Running your first CUDA-Q Program
----------------------------------------

Now that you have defined your first quantum kernel, let's look at different options for how to execute it.
In CUDA-Q, quantum circuits are stored as quantum kernels. For estimating the probability distribution of 
a measured quantum state in a circuit, we use the ``sample`` function call, and for computing the
expectation value of a quantum state with a given observable, we use the ``observe`` function call.

Sample
++++++++

Quantum states collapse upon measurement and hence need to be sampled many times to gather statistics. The CUDA-Q `sample` call enables this.

.. tab:: Python

  The :func:`cudaq.sample` method takes a kernel and its arguments as inputs, and returns a :class:`cudaq.SampleResult`.

.. tab:: C++

  The `cudaq::sample` method takes a kernel and its arguments as inputs, and returns a `cudaq::SampleResult`.

This result dictionary contains the distribution of measured states for the system.

Continuing with the GHZ kernel defined in :doc:`Building Your First CUDA-Q Program <build_kernel>`,
we will set the concrete value of our `qubit_count` to be two.

.. tab:: Python

  .. literalinclude:: ../../snippets/python/using/first_sample.py
        :language: python
        :start-after: [Begin Sample1]
        :end-before: [End Sample1]

.. tab:: C++

  .. literalinclude:: ../../snippets/cpp/using/first_sample.cpp
        :language: cpp
        :start-after: [Begin Sample1]
        :end-before: [End Sample1]

The code above can be run like any other program:

.. tab:: Python

  Assuming the program is saved in the file `sample.py`, we can execute is with the command

  .. code-block:: console

      python3 sample.py

.. tab:: C++

  Assuming the program is saved in the file `sample.cpp`, we can now compile this file with the `nvq++` toolchain, and then run the compiled executable.

  .. code-block:: console

      nvq++ sample.cpp
      ./a.out

By default, `sample` produces an ensemble of 1000 shots. This can be changed by specifying an integer argument
for the `shots_count`.

.. tab:: Python

  .. literalinclude:: ../../snippets/python/using/first_sample.py
        :language: python
        :start-after: [Begin Sample2]
        :end-before: [End Sample2]

.. tab:: C++

  .. literalinclude:: ../../snippets/cpp/using/first_sample.cpp
        :language: cpp
        :start-after: [Begin Sample2]
        :end-before: [End Sample2]

Note that there is a subtle difference between how sample is executed with the target device set to a simulator or with the target device set to a QPU. When run on a simulator, the quantum state is built once and then sampled repeatedly, where the number of samples is defined by `shots_count`. When executed on quantum hardware, the quantum state collapses upon measurement and hence needs to be rebuilt every time to collect a sample.

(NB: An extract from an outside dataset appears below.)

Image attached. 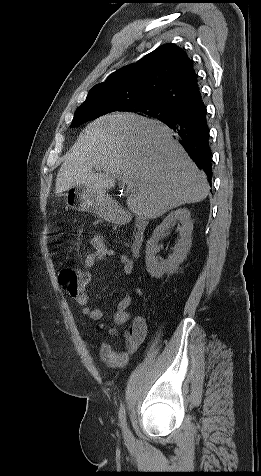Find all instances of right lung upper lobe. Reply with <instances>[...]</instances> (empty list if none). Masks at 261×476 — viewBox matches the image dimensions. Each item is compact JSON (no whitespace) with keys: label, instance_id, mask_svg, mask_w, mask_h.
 Listing matches in <instances>:
<instances>
[{"label":"right lung upper lobe","instance_id":"1","mask_svg":"<svg viewBox=\"0 0 261 476\" xmlns=\"http://www.w3.org/2000/svg\"><path fill=\"white\" fill-rule=\"evenodd\" d=\"M200 99L192 61L180 47L168 43L95 85L82 105L106 102L135 112L148 105L185 109Z\"/></svg>","mask_w":261,"mask_h":476}]
</instances>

A variety of methods can be used to extract useful information from a `SampleResult`. For example,
to return the most probable measurement and its respective probability:

.. tab:: Python

  .. literalinclude:: ../../snippets/python/using/first_sample.py
        :language: python
        :start-after: [Begin Sample3]
        :end-before: [End Sample3]

  See the :doc:`API specification <../../../api/languages/python_api>` for further information.

.. tab:: C++

  .. literalinclude:: ../../snippets/cpp/using/first_sample.cpp
        :language: cpp
        :start-after: [Begin Sample3]
        :end-before: [End Sample3]

  See the :doc:`API specification <../../../api/languages/cpp_api>` for further information.

Sampling a distribution can be a time intensive task. An asynchronous version of sample exists and can be useful to parallelize your application. Asynchronous programming is a technique that enables your program to start a potentially long-running task and still be able to be responsive to other events while that task runs, rather than having to wait until that task has finished. Once that task has finished, your program is presented with the result.

Asynchronous execution allows to easily parallelize execution of multiple kernels on a multi-processor platform. Such a platform
is available, for example, by choosing the target `nvidia-mqpu`:

.. tab:: Python

  .. literalinclude:: ../../snippets/python/using/first_sample.py
        :language: python
        :start-after: [Begin SampleAsync]
        :end-before: [End SampleAsync]

.. note::

  This kind of parallelization is most effective
  if you actually have multiple QPU or CPU available. Otherwise, the 
  sampling will still have to execute sequentially due to resource constraints. 

More information about parallelizing execution can be found at :doc:`../backends/platform` page.

Observe
+++++++++

The observe function allows us to calculate expectation values for a defined quantum operator, that is the value of :math:`\bra{\psi}H\ket{\psi}`, where :math:`H` is the desired operator and :math:`\ket{\psi}` is the quantum state after executing a given kernel. 

.. tab:: Python

  The :func:`cudaq.observe` method takes a kernel and its arguments as inputs, along with a :class:`cudaq.SpinOperator`.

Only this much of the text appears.